In quel tempo Gesù disse ai suoi discepoli: «Il regno dei cieli è simile a un tesoro nascosto nel campo; un uomo lo trova e lo nasconde; poi va, pieno di gioia, vende tutti i suoi averi e compra quel campo. Il regno dei cieli è simile anche a un mercante che va in cerca di perle preziose; trovata una perla di grande valore, va, vende tutti i suoi averi e la compra. Ancora, il regno dei cieli è simile a una rete gettata nel mare, che raccoglie ogni genere di pesci. Quando è piena, i pescatori la tirano a riva, si mettono a sedere, raccolgono i pesci buoni nei canestri e buttano via i cattivi. Così sarà alla fine del mondo. Verranno gli angeli e separeranno i cattivi dai buoni e li getteranno nella fornace ardente, dove sarà pianto e stridore di denti (cfr. Matteo 13,44-52).
Il regno dei cieli non è un luogo, ma un’azione. “Regno dei cieli”, nella lingua parlata da Gesù, è il modo di dire la volontà di Dio, il suo agire nella mia vita, il suo stare nella storia. Non si tratta di futuro e nuvolette, ma della mia concretezza attuale.
È come un tesoro nascosto nel campo, la volontà di Dio, il suo sguardo pieno d’amore, la sua tenerezza che guarisce, la sua presenza negli affari quotidiani. E quando lo trovo sono riempito di gioia e decido di non mollarlo più, costi quel che costi.
È come un mercante che va in cerca di perle preziose, ma quando trova la perla più bella, perde interesse per tutte le altre. Non è questione di senso del dovere, il regno dei cieli, ma di irresistibile attrazione.
Quando incontri Dio senti esattamente queste tre cose: gioia piena, attrazione irresistibile e ardente desiderio della sua presenza.
Quando, una notte, Dio dice al giovane re Salomone: «Chiedimi ciò che vuoi che io ti conceda», egli non esita.
«Signore, mio Dio, tu mi hai messo a fare il re del tuo popolo al posto di mio padre Davide, benché fossi ancora un ragazzo. Avrei bisogno di un sacco di cose, ma ti chiedo soltanto un cuore capace di riconoscerti dentro tutto questo mio aggroviglio di desideri».
La gioia dell’incontro con te, la bellezza del tuo amore e la dolcezza del tuo sguardo. Dammi la capacità di riconoscere i segni della tua presenza dentro la mia vita, così com’è oggi. Che ci sei. Che mi guardi. Che mi abbracci. Che hai cura di me. Che ti appartengo.
È come una rete gettata nel mare, che raccoglie ogni genere di pesci: il tempo, gli averi, la fatica, gli impegni, le relazioni, gli affetti, i desideri, i progetti, le abitudini, le sicurezze, la salute.

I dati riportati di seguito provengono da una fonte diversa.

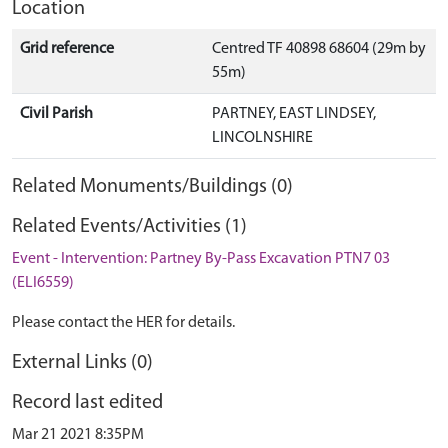
Location
Grid reference
Centred TF 40898 68604 (29m by
55m)
Civil Parish
PARTNEY, EAST LINDSEY,
LINCOLNSHIRE
Related Monuments/Buildings (0)
Related Events/Activities (1)
Event - Intervention: Partney By-Pass Excavation PTN7 03
(ELI6559)
Please contact the HER for details.
External Links (0)
Record last edited
Mar 21 2021 8:35PM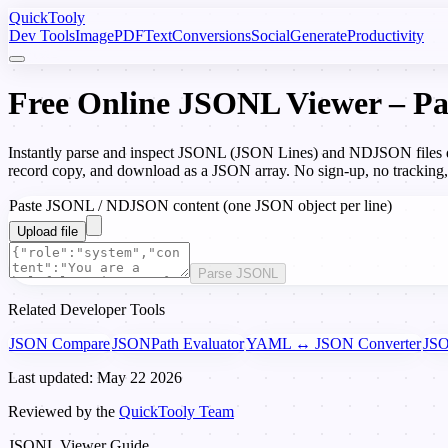
Quick
Tooly
Dev Tools
Image
PDF
Text
Conversions
Social
Generate
Productivity
Free Online JSONL Viewer – Par
Instantly parse and inspect JSONL (JSON Lines) and NDJSON files di
record copy, and download as a JSON array. No sign-up, no tracking
Paste JSONL / NDJSON content (one JSON object per line)
Upload file
Parse JSONL
Related Developer Tools
JSON Compare
JSONPath Evaluator
YAML ↔ JSON Converter
JSO
Last updated: May 22 2026
Reviewed by the
QuickTooly Team
JSONL Viewer Guide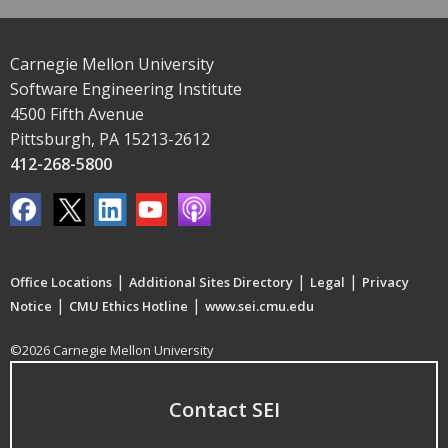
Carnegie Mellon University
Software Engineering Institute
4500 Fifth Avenue
Pittsburgh, PA 15213-2612
412-268-5800
|
|
|
Office Locations
Additional Sites Directory
Legal
Privacy
|
|
Notice
CMU Ethics Hotline
www.sei.cmu.edu
©2026 Carnegie Mellon University
Contact SEI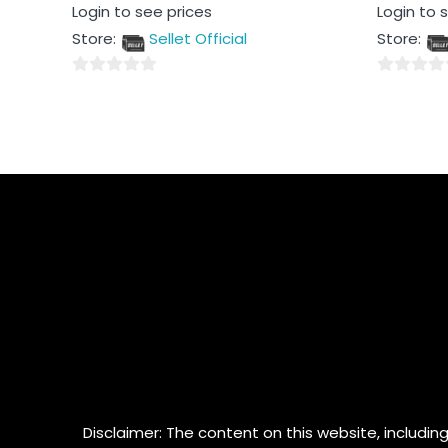
Rated
Rated
Login to see prices
Login to 
0
0
out
out
Store:
Sellet Official
Store:
of
of
5
5
0
0
out
out
of
of
5
5
Disclaimer: The content on this website, including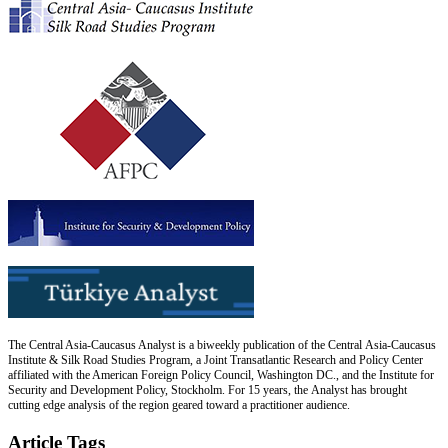
The Central Asia-Caucasus Analyst is a biweekly publication of the Central Asia-Caucasus
Institute & Silk Road Studies Program, a Joint Transatlantic Research and Policy Center
affiliated with the American Foreign Policy Council, Washington DC., and the Institute for
Security and Development Policy, Stockholm. For 15 years, the Analyst has brought
cutting edge analysis of the region geared toward a practitioner audience.
Article Tags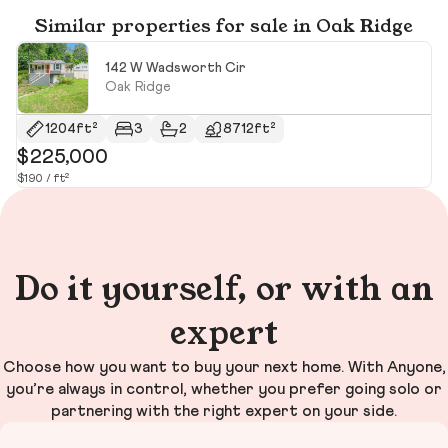
Similar properties for sale in Oak Ridge
142 W Wadsworth Cir
Oak Ridge
1204ft²
3
2
8712ft²
$225,000
$
$190 / ft²
$1
Do it yourself, or with an
expert
Choose how you want to buy your next home. With Anyone,
you’re always in control, whether you prefer going solo or
partnering with the right expert on your side.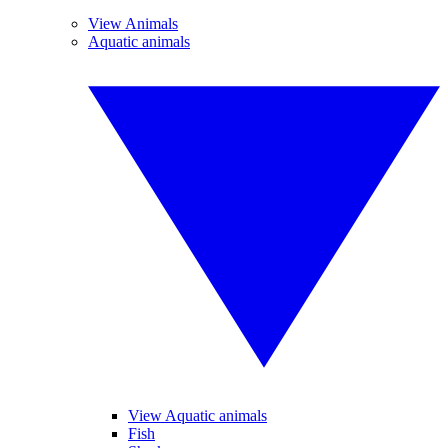
View Animals
Aquatic animals
View Aquatic animals
Fish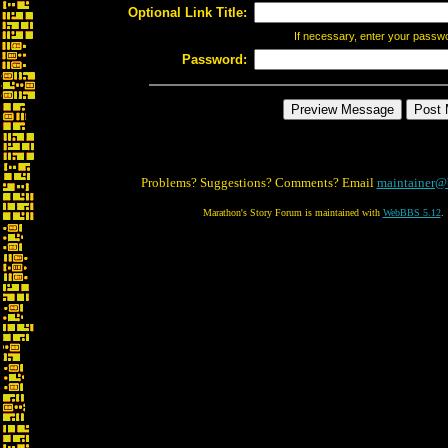
Optional Link Title:
If necessary, enter your passw
Password:
Problems? Suggestions? Comments? Email
maintainer@
Marathon's Story Forum is maintained with
WebBBS 5.12
.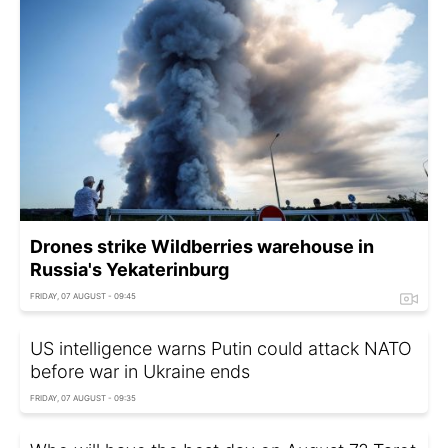
Drones strike Wildberries warehouse in
Russia's Yekaterinburg
FRIDAY, 07 AUGUST - 09:45
US intelligence warns Putin could attack NATO
before war in Ukraine ends
FRIDAY, 07 AUGUST - 09:35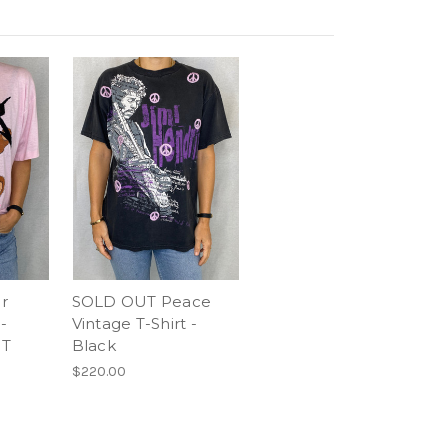
r
SOLD OUT Peace
-
Vintage T-Shirt -
UT
Black
$220.00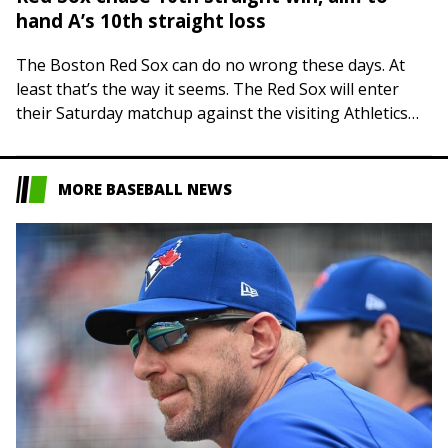
hand A’s 10th straight loss
The Boston Red Sox can do no wrong these days. At
least that’s the way it seems. The Red Sox will enter
their Saturday matchup against the visiting Athletics
on…
MORE BASEBALL NEWS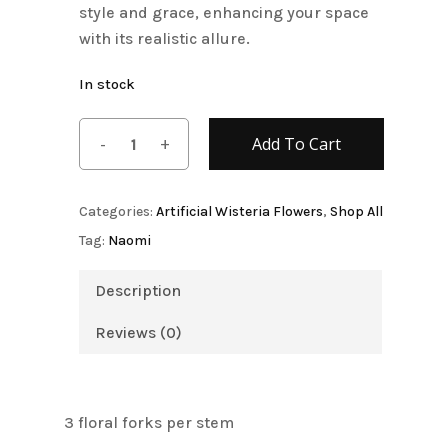
style and grace, enhancing your space
with its realistic allure.
In stock
Add To Cart
Categories:
Artificial Wisteria Flowers
,
Shop All
Tag:
Naomi
Description
Reviews (0)
3 floral forks per stem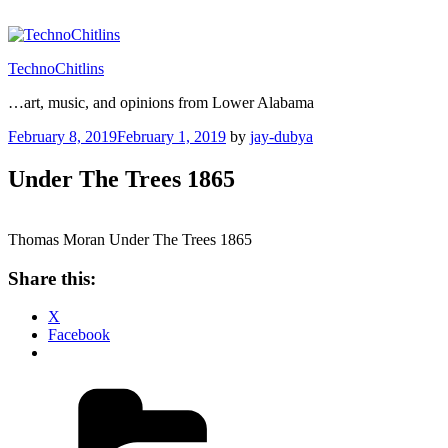
Skip
to
content
TechnoChitlins
…art, music, and opinions from Lower Alabama
Posted
February 8, 2019
February 1, 2019
by
jay-dubya
on
Under The Trees 1865
Thomas Moran Under The Trees 1865
Share this:
X
Facebook
Categories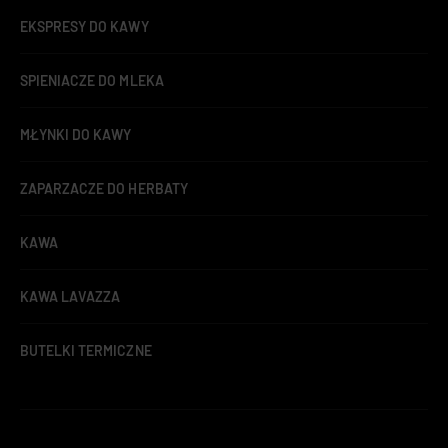
EKSPRESY DO KAWY
SPIENIACZE DO MLEKA
MŁYNKI DO KAWY
ZAPARZACZE DO HERBATY
KAWA
KAWA LAVAZZA
BUTELKI TERMICZNE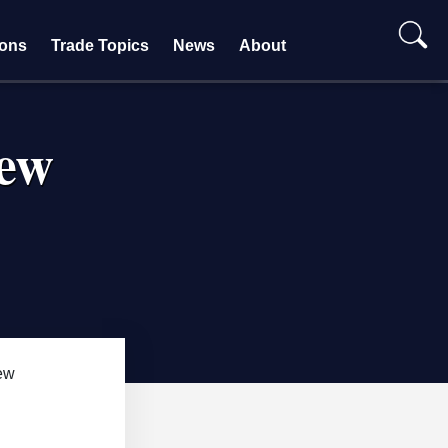
ions
Trade Topics
News
About
iew
ew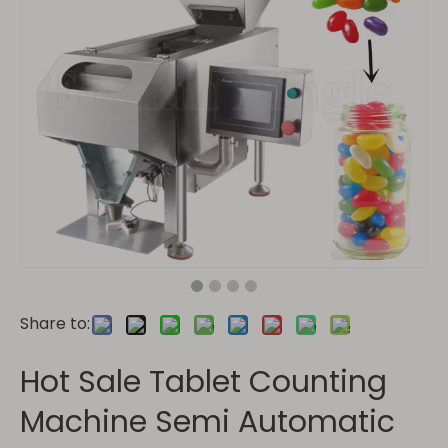
Share to:
Hot Sale Tablet Counting
Machine Semi Automatic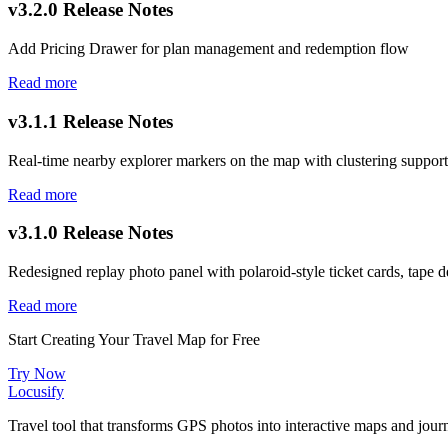
v3.2.0 Release Notes
Add Pricing Drawer for plan management and redemption flow
Read more
v3.1.1 Release Notes
Real-time nearby explorer markers on the map with clustering support
Read more
v3.1.0 Release Notes
Redesigned replay photo panel with polaroid-style ticket cards, tape de
Read more
Start Creating Your Travel Map for Free
Try Now
Locusify
Travel tool that transforms GPS photos into interactive maps and jou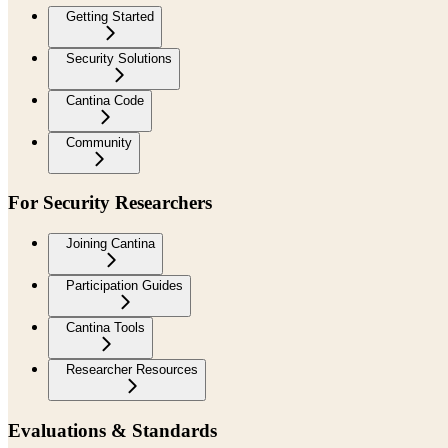
Getting Started
Security Solutions
Cantina Code
Community
For Security Researchers
Joining Cantina
Participation Guides
Cantina Tools
Researcher Resources
Evaluations & Standards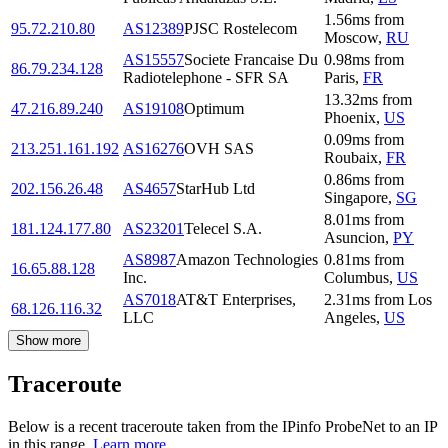
1.56
ms
from
95.72.210.80
AS12389
PJSC Rostelecom
Moscow
,
RU
AS15557
Societe Francaise Du
0.98
ms
from
86.79.234.128
Radiotelephone - SFR SA
Paris
,
FR
13.32
ms
from
47.216.89.240
AS19108
Optimum
Phoenix
,
US
0.09
ms
from
213.251.161.192
AS16276
OVH SAS
Roubaix
,
FR
0.86
ms
from
202.156.26.48
AS4657
StarHub Ltd
Singapore
,
SG
8.01
ms
from
181.124.177.80
AS23201
Telecel S.A.
Asuncion
,
PY
AS8987
Amazon Technologies
0.81
ms
from
16.65.88.128
Inc.
Columbus
,
US
AS7018
AT&T Enterprises,
2.31
ms
from
Los
68.126.116.32
LLC
Angeles
,
US
Show more
Traceroute
Below is a recent traceroute taken from the IPinfo ProbeNet to an IP
in this range.
Learn more.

Ma cosa ci rimarrà dentro alla fine?
Qualcosa che mi soddisfa pienamente o che mi lascia sempre con un vuoto fastidioso? Qualcosa che non finisce o che è destinato ad esaurirsi, mettendomi continuamente in ansia? Qualcosa che nessuno mi porterà via o che potrebbe essermi tolto, consumandomi di egoismo e sospetto?
La salute è precaria, la ricchezza è effimera, il successo dura poco, gli affetti si deteriorano, la tranquillità non esiste. E posso accettare il compromesso di ciò che è bello finché dura.
Oppure desiderare l’incontro con quell’amore, con quella bellezza, con quella gioia, che vale più di ogni altra cosa e che non finisce e che nessuno mi porterà mai via. E allora è tutta un’altra storia, godimento vero, felicità senza fine.
Come un tesoro nascosto, come una perla preziosa, come una rete piena.